I'm testing some things with the new Apple M1 Macbook Pro in combination with Jamf.
The problem I'm currently struggling with, is that when you perform a wipe on the device initiated by Jamf is that you can't install new clean system again.
After the wipe has been done, I boot from recovery mode to start a clean install.
First you have to open disk utility to erase the SSD and create a volume to install on. But then I get the following attached error message.
Did anyone else test this also and are you having the same issue?
The only option to get the Mac working now, is by attaching it to another Mac and revive it with Apple Configurator 2.
Solved! Go to Solution.
I've seen this as well, had some success with running:
Enter macOS recovery. If you have FileVault 2 enabled, click the Recovery Assistant menu and then select “Erase Mac”. If you don’t have FileVault 2 Enabled or have already erased the drive, click utilities from the top menu bar and then click Terminal. Enter in the command resetpassword This will bring you back to the Recovery Assistant menu. Click the Recovery Assistant menu bar item at the top and then select “Erase Mac”.
Deleting the volume entirely, rebooting, then creating the volume again.
Yes I understand.
But if you send the Wipe commando trough Jamf, you don't have the container and volume anymore.
So my problem is still there, I can't wipe the "SSD" in the screenshot to create a volume on.
Then I get the error message as you can see in the screenshot.
I have also tried the way by using the reset password command pchrichard, ends up in the same issue :(.
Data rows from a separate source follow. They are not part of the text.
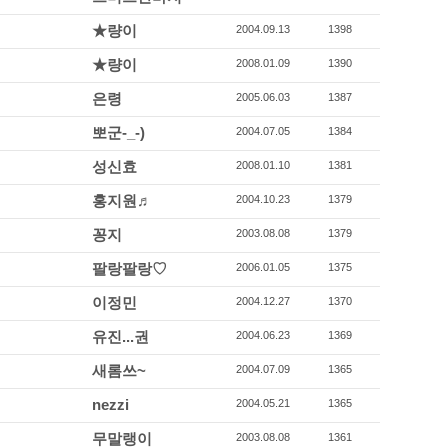
★량이
2004.09.13
1398
★량이
2008.01.09
1390
은령
2005.06.03
1387
뽀군-_-)
2004.07.05
1384
성신효
2008.01.10
1381
홍지원♬
2004.10.23
1379
꽁지
2003.08.08
1379
팔랑팔랑♡
2006.01.05
1375
이정민
2004.12.27
1370
유진...권
2004.06.23
1369
새롬쓰~
2004.07.09
1365
nezzi
2004.05.21
1365
무말랭이
2003.08.08
1361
I've also encountered this issue while testing new provisioning process in Big Sur and M1. Used Apple Configurator to reinstall the OS for testing.
Some articles about it:
@gforsyth The M1 Big Sur "Wipe and Reinstall" policy is exactly like the Intel one. The policy puts Big Sur installer in /Applications and runs install command in a script. Only the script is different.
The command I tried in script looks like this:
/usr/bin/su -l Admin -c "echo <user_password> | /Applications/Install macOS Big Sur.app/Contents/Resources/startosinstall --eraseinstall --newvolumename 'Macintosh HD' --nointeraction --agreetolicense --forcequitapps --user <name> --stdinpass"
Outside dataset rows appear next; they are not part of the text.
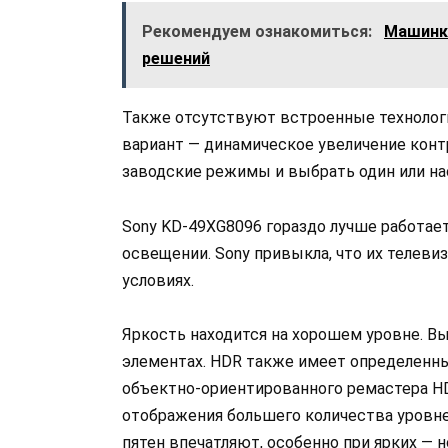
Рекомендуем ознакомиться:
Машинки
решений
Также отсутствуют встроенные технолог
вариант — динамическое увеличение конт
заводские режимы и выбрать один или н
Sony KD-49XG8096 гораздо лучше работае
освещении. Sony привыкла, что их телев
условиях.
Яркость находится на хорошем уровне. В
элементах. HDR также имеет определенный
объектно-ориентированного ремастера H
отображения большего количества уровне
пятен впечатляют, особенно при ярких — 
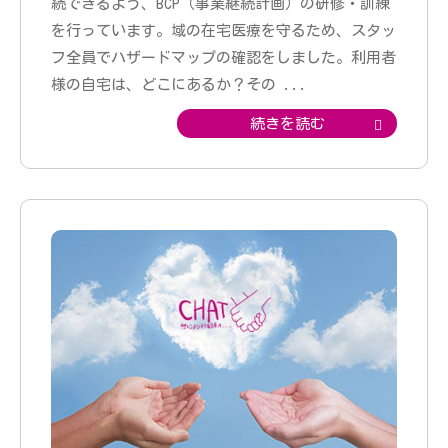
続できるよう、BCP（事業継続計画）の研修・訓練
を行っています。域の在宅医療を守るため、スタッ
フ全員でハザードマップの確認をしました。利用者
様の自宅は、どこにあるか？その
...
続きを読む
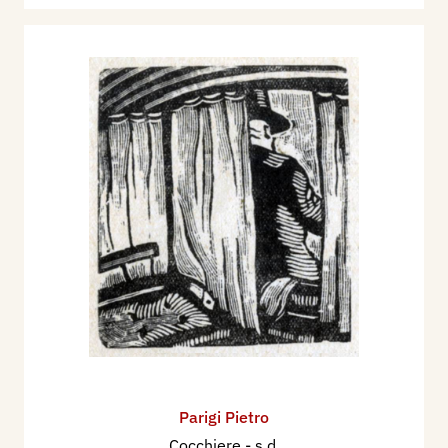
Parigi Pietro
Cocchiere
- s.d.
This is not a good solution as you need to put admin password in clear text.
Another way is to save password into a hidden file, then run a command like this:
/Applications/Install macOS Big Sur.app/Contents/Resources/startosinstall --eraseinstall --newvolumename 'Macintosh HD' --nointeraction --agreetolicense --forcequitapps --user <name> --stdinpass < /path/to/file.text
The user must have a Secure Token.
@user-aj The entire script is just one line:
/usr/bin/su -l Admin -c "echo $4 | /Applications/Install\ macOS\ Big\ Sur.app/Contents/Resources/startosinstall --eraseinstall --newvolumename 'Macintosh HD' --nointeraction --agreetolicense --forcequitapps --user Admin --stdinpass"
Enter Admin account password as Parameter 4 in the policy scripts options
Admin user _must_ have Secure Token.
Oh thanks jannsen! So i was fed up with a big sur mac and decided to remote wipe it. But then i boot up into recovery and go to try and install the OS, but there are no volumes to install to (the list is blank).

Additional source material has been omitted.